If I were writing a real post, I would pull things together that I want to talk to you about, like for instance:
- The contradiction we touched on this week, of our dream of literary success, and our desire for quiet, obscure lives.
- The one-year anniversary of Latayne's dream trip to The Holy Land to research her new book, and of her coming home to find her husband was desperately ill. You can read her latest update here.
- The ways all of us ladies on Novel Matters have struggled in this new economy and new publishing world, and the ways you have struggled as well.
- My long-time resistance to finding a real job for fear that my life would change in ways I would hate, which ended in my stumbling upon a dream job that I dearly, dearly love.

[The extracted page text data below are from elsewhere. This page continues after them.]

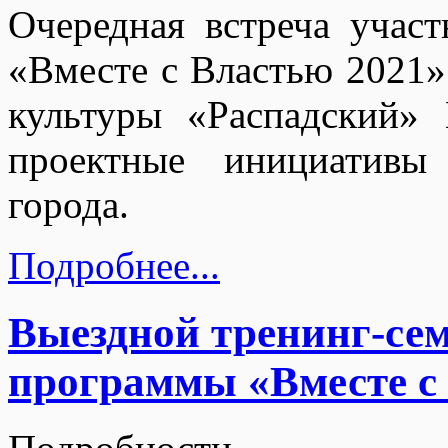
Очередная встреча учас
«Вместе с Властью 2021» 
культуры «Распадский»
проектные инициативы
города.
Подробнее...
Выездной тренинг-се
программы «Вместе с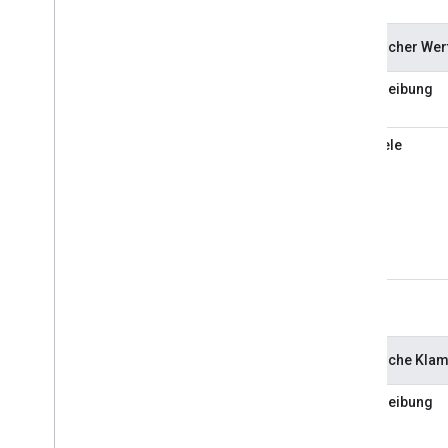
Boolescher Wert 
Beschreibung
Beispiele
Boolesche Klamm
Beschreibung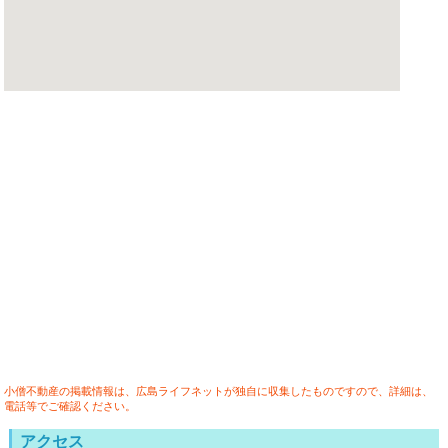
小僧不動産の掲載情報は、広島ライフネットが独自に収集したものですので、詳細は、
電話等でご確認ください。
アクセス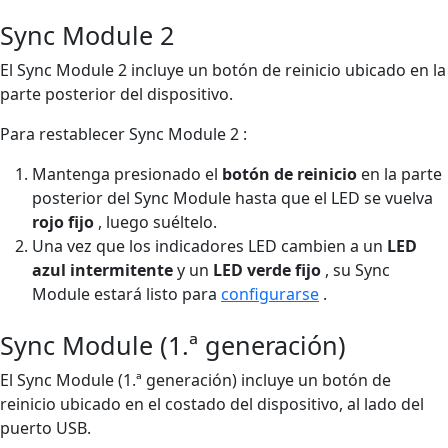
Sync Module 2
El Sync Module 2 incluye un botón de reinicio ubicado en la
parte posterior del dispositivo.
Para restablecer Sync Module 2 :
Mantenga presionado el
botón de reinicio
en la parte
posterior del Sync Module hasta que el LED se vuelva
rojo fijo
, luego suéltelo.
Una vez que los indicadores LED cambien a un
LED
azul intermitente
y un
LED verde fijo
, su Sync
Module estará listo para
configurarse
.
Sync Module (1.ª generación)
El Sync Module (1.ª generación) incluye un botón de
reinicio ubicado en el costado del dispositivo, al lado del
puerto USB.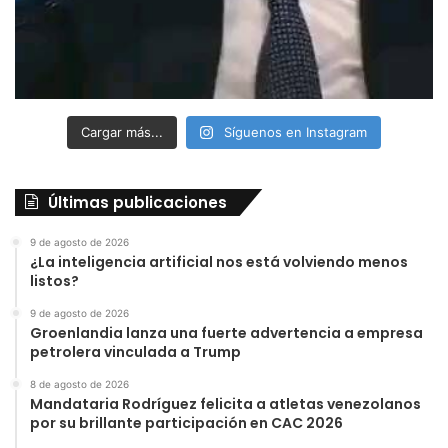
Cargar más...
Síguenos en Instagram
Últimas publicaciones
9 de agosto de 2026
¿La inteligencia artificial nos está volviendo menos
listos?
9 de agosto de 2026
Groenlandia lanza una fuerte advertencia a empresa
petrolera vinculada a Trump
8 de agosto de 2026
Mandataria Rodríguez felicita a atletas venezolanos
por su brillante participación en CAC 2026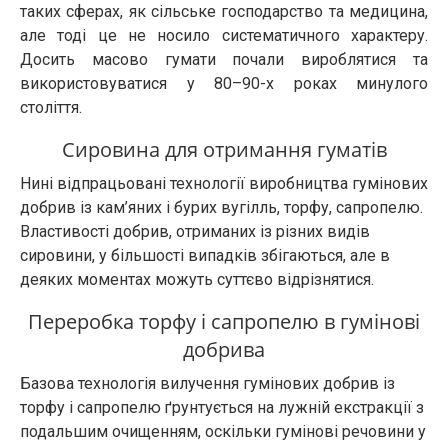
таких сферах, як сільське господарство та медицина,
але тоді це не носило систематичного характеру.
Досить масово гумати почали вироблятися та
використовуватися у 80–90-х роках минулого
століття.
Сировина для отримання гуматів
Нині відпрацьовані технології виробництва гумінових
добрив із кам’яних і бурих вугілль, торфу, сапропелю.
Властивості добрив, отриманих із різних видів
сировини, у більшості випадків збігаються, але в
деяких моментах можуть суттєво відрізнятися.
Переробка торфу і сапропелю в гумінові
добрива
Базова технологія вилучення гумінових добрив із
торфу і сапропелю ґрунтується на лужній екстракції з
подальшим очищенням, оскільки гумінові речовини у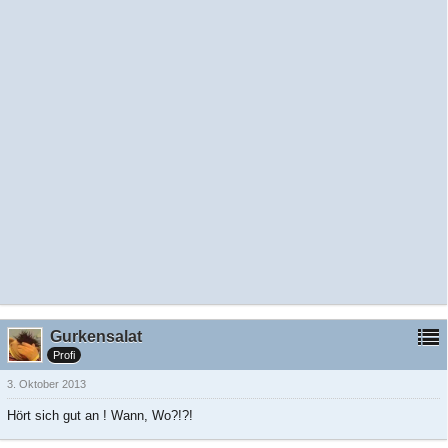
Gurkensalat
Profi
3. Oktober 2013
Hört sich gut an ! Wann, Wo?!?!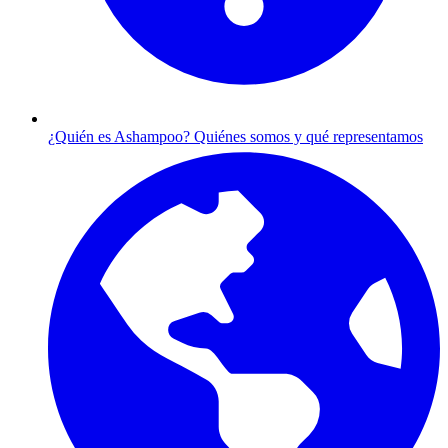
¿Quién es Ashampoo?
Quiénes somos y qué representamos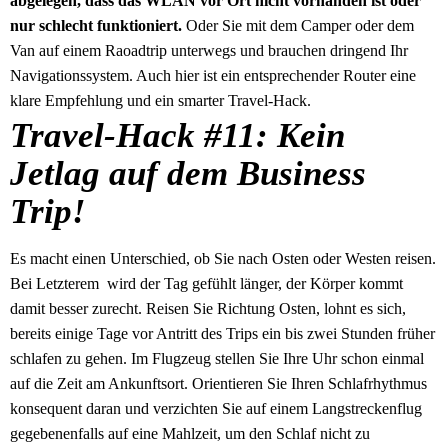
abgelegen, dass das WLAN vor Ort nicht vorhanden ist oder
nur schlecht funktioniert.
Oder Sie mit dem Camper oder dem
Van auf einem Raoadtrip unterwegs und brauchen dringend Ihr
Navigationssystem. Auch hier ist ein entsprechender Router eine
klare Empfehlung und ein smarter Travel-Hack.
Travel-Hack #11: Kein
Jetlag auf dem Business
Trip!
Es macht einen Unterschied, ob Sie nach Osten oder Westen reisen.
Bei Letzterem wird der Tag gefühlt länger, der Körper kommt
damit besser zurecht. Reisen Sie Richtung Osten, lohnt es sich,
bereits einige Tage vor Antritt des Trips ein bis zwei Stunden früher
schlafen zu gehen. Im Flugzeug stellen Sie Ihre Uhr schon einmal
auf die Zeit am Ankunftsort. Orientieren Sie Ihren Schlafrhythmus
konsequent daran und verzichten Sie auf einem Langstreckenflug
gegebenenfalls auf eine Mahlzeit, um den Schlaf nicht zu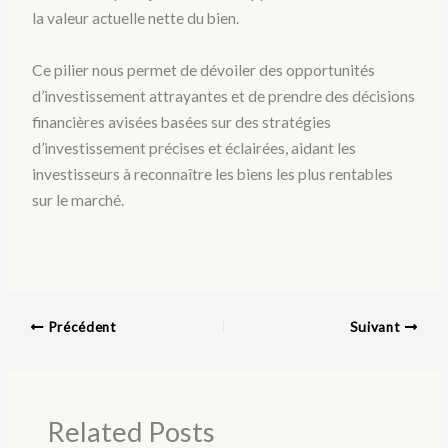
la valeur actuelle nette du bien.
Ce pilier nous permet de dévoiler des opportunités
d’investissement attrayantes et de prendre des décisions
financières avisées basées sur des stratégies
d’investissement précises et éclairées, aidant les
investisseurs à reconnaître les biens les plus rentables
sur le marché.
Précédent
Suivant
Related Posts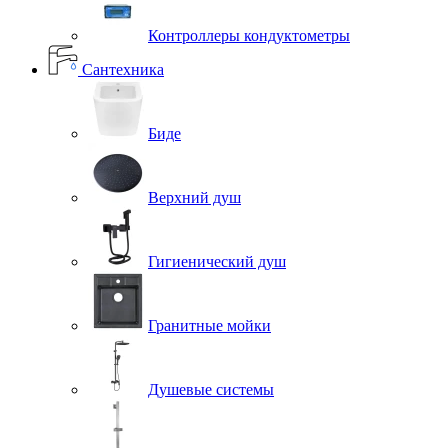
Контроллеры кондуктометры
Сантехника
Биде
Верхний душ
Гигиенический душ
Гранитные мойки
Душевые системы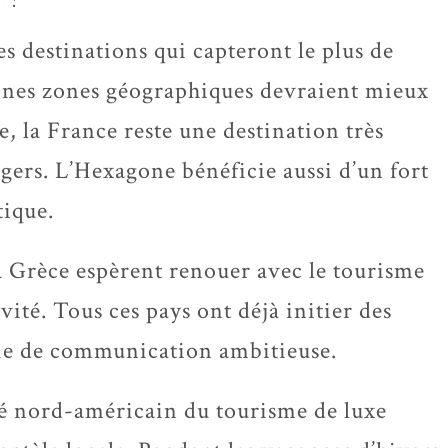
les destinations qui capteront le plus de
taines zones géographiques devraient mieux
e, la France reste une destination très
ngers. L’Hexagone bénéficie aussi d’un fort
tique.
 la Grèce espèrent renouer avec le tourisme
vité. Tous ces pays ont déjà initier des
gie de communication ambitieuse.
hé nord-américain du tourisme de luxe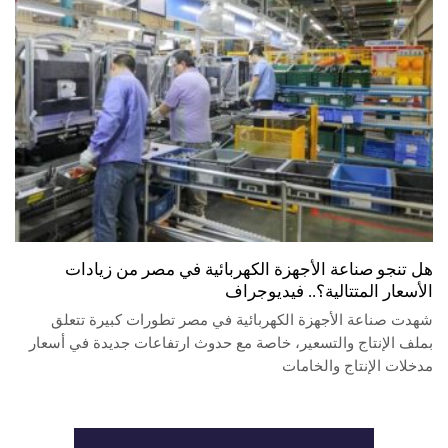
هل تنجو صناعة الأجهزة الكهربائية في مصر من زيادات
الأسعار المتتالية؟.. فيديوجراف
شهدت صناعة الأجهزة الكهربائية في مصر تطورات كبيرة تتعلق
بملف الإنتاج والتسعير، خاصة مع حدوث ارتفاعات جديدة في أسعار
مدخلات الإنتاج والخامات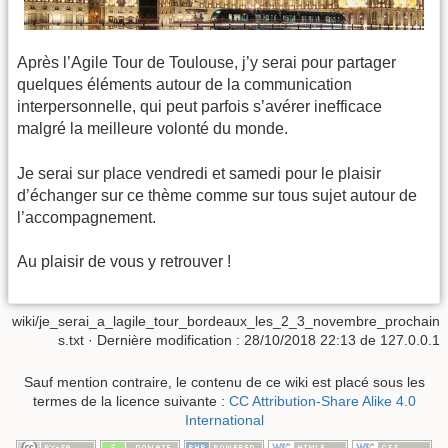
Après l’Agile Tour de Toulouse, j’y serai pour partager
quelques éléments autour de la communication
interpersonnelle, qui peut parfois s’avérer inefficace
malgré la meilleure volonté du monde.
Je serai sur place vendredi et samedi pour le plaisir
d’échanger sur ce thème comme sur tous sujet autour de
l’accompagnement.
Au plaisir de vous y retrouver !
wiki/je_serai_a_lagile_tour_bordeaux_les_2_3_novembre_prochain
s.txt
· Dernière modification :
28/10/2018 22:13
de
127.0.0.1
Sauf mention contraire, le contenu de ce wiki est placé sous les
termes de la licence suivante :
CC Attribution-Share Alike 4.0
International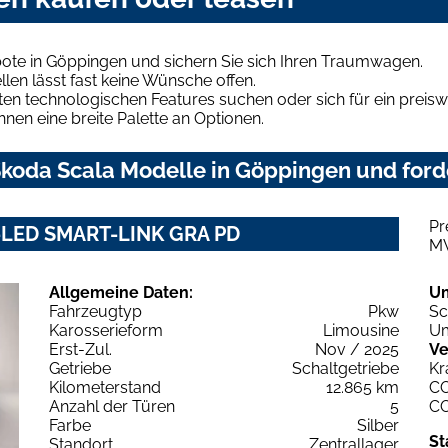
ote in Göppingen und sichern Sie sich Ihren Traumwagen.
len lässt fast keine Wünsche offen.
en technologischen Features suchen oder sich für ein preiswe
hnen eine breite Palette an Optionen.
koda Scala Modelle in Göppingen und forde
Pr
X-LED SMART-LINK GRA PD
M
Allgemeine Daten:
U
Fahrzeugtyp
Pkw
Sc
Karosserieform
Limousine
Um
Erst-Zul.
Nov / 2025
Ve
Getriebe
Schaltgetriebe
Kr
Kilometerstand
12.865 km
C
Anzahl der Türen
5
C
Farbe
Silber
St
Standort
Zentrallager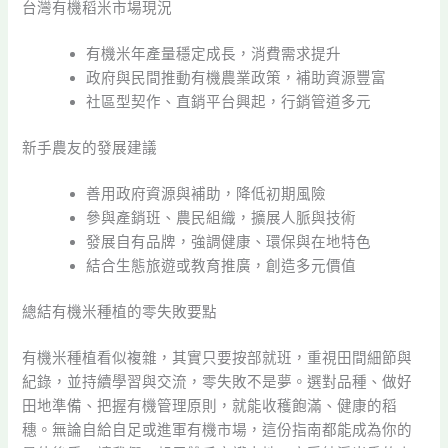
台灣有機稻米市場現況
有機米年產量穩定成長，消費需求提升
政府與民間推動有機農業政策，補助資源豐富
社區型契作、直銷平台興起，行銷管道多元
新手農友的發展建議
善用政府資源與補助，降低初期風險
參與產銷班、農民組織，擴展人脈與技術
發展自有品牌，強調健康、環保與在地特色
結合生態旅遊或教育推廣，創造多元價值
總結有機米種植的零失敗要點
有機米種植看似複雜，其實只要按部就班，重視田間細節與
紀錄，並持續學習與交流，零失敗不是夢。選對品種、做好
田地準備、把握有機管理原則，就能收穫飽滿、健康的稻
穗。無論自給自足或進軍有機市場，這份指南都能成為你的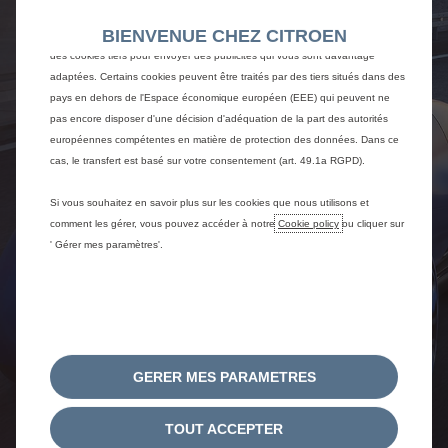
telles que la reconnaissance de la langue, les résultats de recherche et
BIENVENUE CHEZ CITROEN
améliorent ainsi ce que nous vous offrons. Notre site peut également utiliser
des cookies tiers pour envoyer des publicités qui vous sont davantage
adaptées. Certains cookies peuvent être traités par des tiers situés dans des
pays en dehors de l'Espace économique européen (EEE) qui peuvent ne
pas encore disposer d'une décision d'adéquation de la part des autorités
européennes compétentes en matière de protection des données. Dans ce
cas, le transfert est basé sur votre consentement (art. 49.1a RGPD).
Si vous souhaitez en savoir plus sur les cookies que nous utilisons et
comment les gérer, vous pouvez accéder à notre
Cookie policy
ou cliquer sur
' Gérer mes paramètres'.
GERER MES PARAMETRES
TOUT ACCEPTER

- Bonnie's book, Talking To the Dead going FREE for just a couple days - but it's still not too late.
Then, if I were writing a real post, I would ask myself how these things connect to one another. I would probably think a long time for the obvious reason that the connection is not obvious.
But I would find the connection because I have twenty-five minutes now and I have to.
Here we go:
We told God we wanted to write good stories, but maybe He thought we said we wanted to live good stories. Which sounds fine on the surface, until you realize that good stories involve conflict, even tragedy sometimes, and stunning reversals, and we wanted - remember? - quiet lives and literary success.
We forgot that art comes out of pain. But He designed it that way. I don't know why. Still, this morning it all seems strangely beautiful.
If I were writing a real post, I would probably quote Marilynne Robinson's Gilead yet again, because I think it is the wisest novel I ever read.
Here's a good one:
"Strange are the uses of adversity." That's a fact. When I'm up here in my study with the radio on and some old book in my hands and it's nighttime and the wind blows and the house creaks, I forget where I am, and it's as though I'm back in hard times for a minute or two, and there's a sweetness in the experience which I don't understand. But that only enhances the value of it. My point here is that you never do know the actual nature even of your own experience.
I'm off to work, my friends. Please forgive my jumble here. I hope you'll comment anyway - I love to read what you have to say.